## Wednesday, January 25, 2017

### Poisoned Poisson

I needed to code up a simple implementation of the probability mass function (PMF) for the boring old Poisson distribution. Five minutes work, or so I thought.

My first cut of the code looked like this:

def poissonWithSmallMean(x: Int, mu: Double): Double = Math.pow(mu, x) * Math.exp(-mu) / factorial(x)

where factorial is a very simple implementation of factorial using tail recursion. I could have implemented in a more efficient manner using caching etc but I wasn't expecting too much trouble.
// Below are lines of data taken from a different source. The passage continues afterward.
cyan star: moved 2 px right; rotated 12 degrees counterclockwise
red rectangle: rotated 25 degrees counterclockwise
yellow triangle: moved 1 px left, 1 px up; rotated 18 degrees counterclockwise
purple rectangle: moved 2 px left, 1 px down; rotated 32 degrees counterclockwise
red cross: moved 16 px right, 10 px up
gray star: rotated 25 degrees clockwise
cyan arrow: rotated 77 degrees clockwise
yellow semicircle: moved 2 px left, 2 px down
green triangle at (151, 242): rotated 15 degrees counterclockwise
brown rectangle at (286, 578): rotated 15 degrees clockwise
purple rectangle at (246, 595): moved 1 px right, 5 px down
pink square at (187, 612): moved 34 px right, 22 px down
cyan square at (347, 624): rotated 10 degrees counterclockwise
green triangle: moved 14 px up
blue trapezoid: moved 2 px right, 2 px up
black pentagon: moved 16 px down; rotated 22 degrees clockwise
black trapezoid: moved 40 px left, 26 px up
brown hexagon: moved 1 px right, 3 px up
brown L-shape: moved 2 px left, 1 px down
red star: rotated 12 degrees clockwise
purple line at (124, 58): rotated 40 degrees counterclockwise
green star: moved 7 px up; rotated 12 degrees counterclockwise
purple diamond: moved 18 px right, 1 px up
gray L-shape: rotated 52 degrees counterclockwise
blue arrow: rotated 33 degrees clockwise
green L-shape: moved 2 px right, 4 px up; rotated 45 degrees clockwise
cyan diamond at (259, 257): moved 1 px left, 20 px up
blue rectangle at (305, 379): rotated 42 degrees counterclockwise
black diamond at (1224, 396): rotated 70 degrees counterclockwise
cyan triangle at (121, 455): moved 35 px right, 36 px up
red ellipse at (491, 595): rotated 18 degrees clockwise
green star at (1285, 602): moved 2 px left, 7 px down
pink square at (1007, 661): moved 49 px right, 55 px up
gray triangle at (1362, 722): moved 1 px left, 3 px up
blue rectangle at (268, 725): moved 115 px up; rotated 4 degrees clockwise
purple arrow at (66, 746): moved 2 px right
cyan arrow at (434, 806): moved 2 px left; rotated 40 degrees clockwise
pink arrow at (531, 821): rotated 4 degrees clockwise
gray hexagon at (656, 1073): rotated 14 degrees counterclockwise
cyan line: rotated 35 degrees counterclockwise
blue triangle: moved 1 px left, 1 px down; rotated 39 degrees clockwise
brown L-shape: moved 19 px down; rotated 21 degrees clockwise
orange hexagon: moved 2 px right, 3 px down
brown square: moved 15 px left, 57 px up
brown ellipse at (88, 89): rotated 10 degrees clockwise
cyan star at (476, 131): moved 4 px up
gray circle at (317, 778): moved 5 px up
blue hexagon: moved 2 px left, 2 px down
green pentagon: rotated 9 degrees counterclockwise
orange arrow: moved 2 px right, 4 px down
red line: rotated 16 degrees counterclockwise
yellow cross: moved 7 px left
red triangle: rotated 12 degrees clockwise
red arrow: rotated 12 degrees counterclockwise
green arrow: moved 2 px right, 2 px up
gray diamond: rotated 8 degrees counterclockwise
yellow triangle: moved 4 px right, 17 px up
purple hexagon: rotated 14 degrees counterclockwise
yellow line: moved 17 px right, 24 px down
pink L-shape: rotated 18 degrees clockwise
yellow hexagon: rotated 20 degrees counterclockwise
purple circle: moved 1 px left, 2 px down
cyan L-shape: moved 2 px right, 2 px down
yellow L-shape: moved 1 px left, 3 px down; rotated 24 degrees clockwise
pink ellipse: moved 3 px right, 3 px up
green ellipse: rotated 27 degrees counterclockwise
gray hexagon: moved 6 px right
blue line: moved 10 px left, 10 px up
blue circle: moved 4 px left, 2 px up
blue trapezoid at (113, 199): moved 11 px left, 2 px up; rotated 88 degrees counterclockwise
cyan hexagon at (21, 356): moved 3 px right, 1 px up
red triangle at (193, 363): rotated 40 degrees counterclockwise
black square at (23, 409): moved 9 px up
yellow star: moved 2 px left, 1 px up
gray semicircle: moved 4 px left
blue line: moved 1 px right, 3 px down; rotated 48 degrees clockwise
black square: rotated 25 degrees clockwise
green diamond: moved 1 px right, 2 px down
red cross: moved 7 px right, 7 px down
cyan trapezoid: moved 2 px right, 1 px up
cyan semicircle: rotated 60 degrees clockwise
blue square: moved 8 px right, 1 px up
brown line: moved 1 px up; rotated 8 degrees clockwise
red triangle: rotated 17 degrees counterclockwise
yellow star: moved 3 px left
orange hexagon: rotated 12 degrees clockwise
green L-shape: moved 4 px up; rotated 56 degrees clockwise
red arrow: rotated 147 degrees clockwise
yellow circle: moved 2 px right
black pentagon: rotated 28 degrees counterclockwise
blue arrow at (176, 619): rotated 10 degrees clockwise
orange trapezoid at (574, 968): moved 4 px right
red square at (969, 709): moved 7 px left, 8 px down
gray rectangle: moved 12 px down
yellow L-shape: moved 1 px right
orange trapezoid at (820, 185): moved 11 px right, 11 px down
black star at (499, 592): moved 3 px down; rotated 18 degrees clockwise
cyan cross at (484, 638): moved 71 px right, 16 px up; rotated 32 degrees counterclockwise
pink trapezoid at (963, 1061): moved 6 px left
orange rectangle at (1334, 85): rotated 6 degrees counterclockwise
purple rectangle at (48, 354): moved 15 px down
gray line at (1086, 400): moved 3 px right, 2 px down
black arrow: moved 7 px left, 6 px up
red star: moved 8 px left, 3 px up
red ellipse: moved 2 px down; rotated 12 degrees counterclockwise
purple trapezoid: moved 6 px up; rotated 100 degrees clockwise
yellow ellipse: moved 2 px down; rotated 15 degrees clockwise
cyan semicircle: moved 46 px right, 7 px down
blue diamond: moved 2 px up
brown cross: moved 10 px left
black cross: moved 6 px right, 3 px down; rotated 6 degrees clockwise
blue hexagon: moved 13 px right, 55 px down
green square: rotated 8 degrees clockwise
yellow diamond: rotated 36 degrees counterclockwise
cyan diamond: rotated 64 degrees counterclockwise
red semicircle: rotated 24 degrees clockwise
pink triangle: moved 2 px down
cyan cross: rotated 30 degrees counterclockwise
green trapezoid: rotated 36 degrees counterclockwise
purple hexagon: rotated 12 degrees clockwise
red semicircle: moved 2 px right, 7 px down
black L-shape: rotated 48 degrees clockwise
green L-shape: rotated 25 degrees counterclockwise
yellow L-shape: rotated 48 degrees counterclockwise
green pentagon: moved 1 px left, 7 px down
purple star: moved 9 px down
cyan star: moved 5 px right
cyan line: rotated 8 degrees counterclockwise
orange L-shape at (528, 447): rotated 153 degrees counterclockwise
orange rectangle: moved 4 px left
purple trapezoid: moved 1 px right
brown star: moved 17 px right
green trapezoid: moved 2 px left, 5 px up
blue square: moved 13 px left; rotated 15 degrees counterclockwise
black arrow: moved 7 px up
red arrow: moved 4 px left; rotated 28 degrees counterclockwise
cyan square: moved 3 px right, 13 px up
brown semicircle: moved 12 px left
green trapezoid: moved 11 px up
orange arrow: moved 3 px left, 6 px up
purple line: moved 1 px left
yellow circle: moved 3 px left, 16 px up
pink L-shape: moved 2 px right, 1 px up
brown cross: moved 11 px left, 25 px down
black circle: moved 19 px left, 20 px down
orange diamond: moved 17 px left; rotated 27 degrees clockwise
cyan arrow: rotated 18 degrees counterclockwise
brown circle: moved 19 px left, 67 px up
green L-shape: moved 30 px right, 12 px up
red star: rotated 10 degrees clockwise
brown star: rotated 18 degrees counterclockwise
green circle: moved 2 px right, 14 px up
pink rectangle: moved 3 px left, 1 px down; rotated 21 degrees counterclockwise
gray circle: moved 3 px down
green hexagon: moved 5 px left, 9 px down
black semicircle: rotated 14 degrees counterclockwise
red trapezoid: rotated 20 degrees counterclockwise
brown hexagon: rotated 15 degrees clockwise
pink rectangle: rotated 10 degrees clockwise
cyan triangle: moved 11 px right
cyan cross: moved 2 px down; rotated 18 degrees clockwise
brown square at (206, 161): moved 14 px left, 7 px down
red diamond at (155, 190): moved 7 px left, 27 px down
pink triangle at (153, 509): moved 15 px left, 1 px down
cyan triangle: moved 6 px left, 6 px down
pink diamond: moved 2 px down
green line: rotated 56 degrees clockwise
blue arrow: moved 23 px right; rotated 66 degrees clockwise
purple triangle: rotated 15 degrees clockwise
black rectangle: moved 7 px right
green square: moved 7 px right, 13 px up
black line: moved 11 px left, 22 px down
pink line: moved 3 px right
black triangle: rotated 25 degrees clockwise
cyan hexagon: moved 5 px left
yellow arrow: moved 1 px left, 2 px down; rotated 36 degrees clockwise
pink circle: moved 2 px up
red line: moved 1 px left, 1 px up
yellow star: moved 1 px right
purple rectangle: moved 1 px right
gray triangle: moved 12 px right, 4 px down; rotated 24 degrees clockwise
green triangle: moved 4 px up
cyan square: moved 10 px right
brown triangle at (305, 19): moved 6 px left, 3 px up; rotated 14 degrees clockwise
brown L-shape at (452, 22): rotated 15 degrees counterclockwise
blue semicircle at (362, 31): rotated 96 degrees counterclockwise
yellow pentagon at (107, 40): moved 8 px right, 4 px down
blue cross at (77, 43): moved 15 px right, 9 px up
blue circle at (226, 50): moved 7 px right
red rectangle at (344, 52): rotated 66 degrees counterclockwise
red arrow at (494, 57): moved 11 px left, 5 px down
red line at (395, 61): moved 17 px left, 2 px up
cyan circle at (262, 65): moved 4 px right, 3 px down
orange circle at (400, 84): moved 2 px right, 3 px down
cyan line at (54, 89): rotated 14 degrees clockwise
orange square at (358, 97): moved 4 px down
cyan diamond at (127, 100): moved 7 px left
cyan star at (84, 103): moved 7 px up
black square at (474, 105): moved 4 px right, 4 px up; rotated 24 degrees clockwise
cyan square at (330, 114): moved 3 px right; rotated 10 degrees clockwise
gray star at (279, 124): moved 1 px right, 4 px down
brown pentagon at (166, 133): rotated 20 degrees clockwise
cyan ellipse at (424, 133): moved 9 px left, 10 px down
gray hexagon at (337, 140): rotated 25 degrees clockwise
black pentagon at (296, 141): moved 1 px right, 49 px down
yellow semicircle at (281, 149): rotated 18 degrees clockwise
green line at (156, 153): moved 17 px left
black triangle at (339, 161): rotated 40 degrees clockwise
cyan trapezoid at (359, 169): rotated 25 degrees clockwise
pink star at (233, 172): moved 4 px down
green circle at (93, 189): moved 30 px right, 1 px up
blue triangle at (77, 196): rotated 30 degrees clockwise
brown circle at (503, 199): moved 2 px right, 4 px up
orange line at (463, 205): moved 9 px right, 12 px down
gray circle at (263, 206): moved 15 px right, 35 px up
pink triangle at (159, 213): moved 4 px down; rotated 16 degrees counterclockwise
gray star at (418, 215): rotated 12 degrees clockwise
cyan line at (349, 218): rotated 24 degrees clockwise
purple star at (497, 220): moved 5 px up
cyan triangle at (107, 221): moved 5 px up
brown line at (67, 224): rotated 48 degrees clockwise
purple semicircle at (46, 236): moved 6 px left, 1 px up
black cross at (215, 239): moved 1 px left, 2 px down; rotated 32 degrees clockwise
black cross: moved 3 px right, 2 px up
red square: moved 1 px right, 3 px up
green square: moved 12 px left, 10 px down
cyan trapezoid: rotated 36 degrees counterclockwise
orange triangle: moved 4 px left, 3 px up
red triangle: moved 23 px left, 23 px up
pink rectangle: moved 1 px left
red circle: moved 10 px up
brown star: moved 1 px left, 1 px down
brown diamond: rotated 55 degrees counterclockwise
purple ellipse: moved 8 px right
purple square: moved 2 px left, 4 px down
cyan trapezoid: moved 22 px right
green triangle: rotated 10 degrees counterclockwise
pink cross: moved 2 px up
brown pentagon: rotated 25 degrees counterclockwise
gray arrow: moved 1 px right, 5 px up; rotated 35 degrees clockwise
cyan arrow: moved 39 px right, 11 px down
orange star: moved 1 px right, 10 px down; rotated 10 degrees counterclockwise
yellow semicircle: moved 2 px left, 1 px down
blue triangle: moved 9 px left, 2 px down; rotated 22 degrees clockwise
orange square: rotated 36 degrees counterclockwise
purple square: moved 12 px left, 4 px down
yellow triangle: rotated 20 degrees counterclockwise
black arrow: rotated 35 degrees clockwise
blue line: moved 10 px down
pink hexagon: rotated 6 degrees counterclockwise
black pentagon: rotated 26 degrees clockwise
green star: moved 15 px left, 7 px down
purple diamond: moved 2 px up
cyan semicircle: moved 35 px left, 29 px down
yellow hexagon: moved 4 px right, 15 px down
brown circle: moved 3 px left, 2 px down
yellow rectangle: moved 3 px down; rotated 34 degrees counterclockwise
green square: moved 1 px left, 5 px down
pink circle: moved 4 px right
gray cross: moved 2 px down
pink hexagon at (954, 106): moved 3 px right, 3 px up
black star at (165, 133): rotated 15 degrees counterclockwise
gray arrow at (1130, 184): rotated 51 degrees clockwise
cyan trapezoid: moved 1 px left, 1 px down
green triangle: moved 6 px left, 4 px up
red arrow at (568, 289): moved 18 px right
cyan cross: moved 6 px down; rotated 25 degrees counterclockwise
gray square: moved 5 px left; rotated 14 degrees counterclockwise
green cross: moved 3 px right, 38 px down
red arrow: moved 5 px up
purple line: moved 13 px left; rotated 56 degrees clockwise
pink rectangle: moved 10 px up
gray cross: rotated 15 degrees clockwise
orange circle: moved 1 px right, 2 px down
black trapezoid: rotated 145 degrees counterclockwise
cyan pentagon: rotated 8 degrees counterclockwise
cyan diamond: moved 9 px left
Going to the excellently named StatTrek to get some test values, my test looked like:

poissonWithSmallMean(10, 12) shouldEqual 0.104837255883659 +- tolerance

and it passed. Great.

Things started getting strange with slightly larger numbers. StatTrek was telling me that with x=998 and mu=999, we should get the modestly-sized answer of 0.0126209223360251. But my code was blowing up.

It's not hard to see why. That factorial goes crazy pretty quickly. Given that the expected value is not particularly large and not terribly small, how do we compute it simply?

The answer is here. It depends on logs. If:

n! = n * (n-1) * (n-2) * ... * 1

then

log n! = log n + log(n-1) + log(n-2) + ... + log(1)

Now, our equation to calculate the PMF looks like this:

def poissonWithLargeMean(x: Integer, mu: Double): Double = {
val logged = (x * Math.log(mu)) - mu - logFactorial(x)
Math.exp(logged)
}

where logFactorial is just a simple implementation of the equation for log n! above. This handles x=998, mu=999 beautifully.

We could start implementing logFactorial in a much more efficient manner by using the Stirling approximation (log n!  n log n). This is a handy equation which incidentally also gives us the limit on comparison sorts. Take a look at John D Cooke's blog in the link above to see how to do this. But this simple solution is fine for me for now.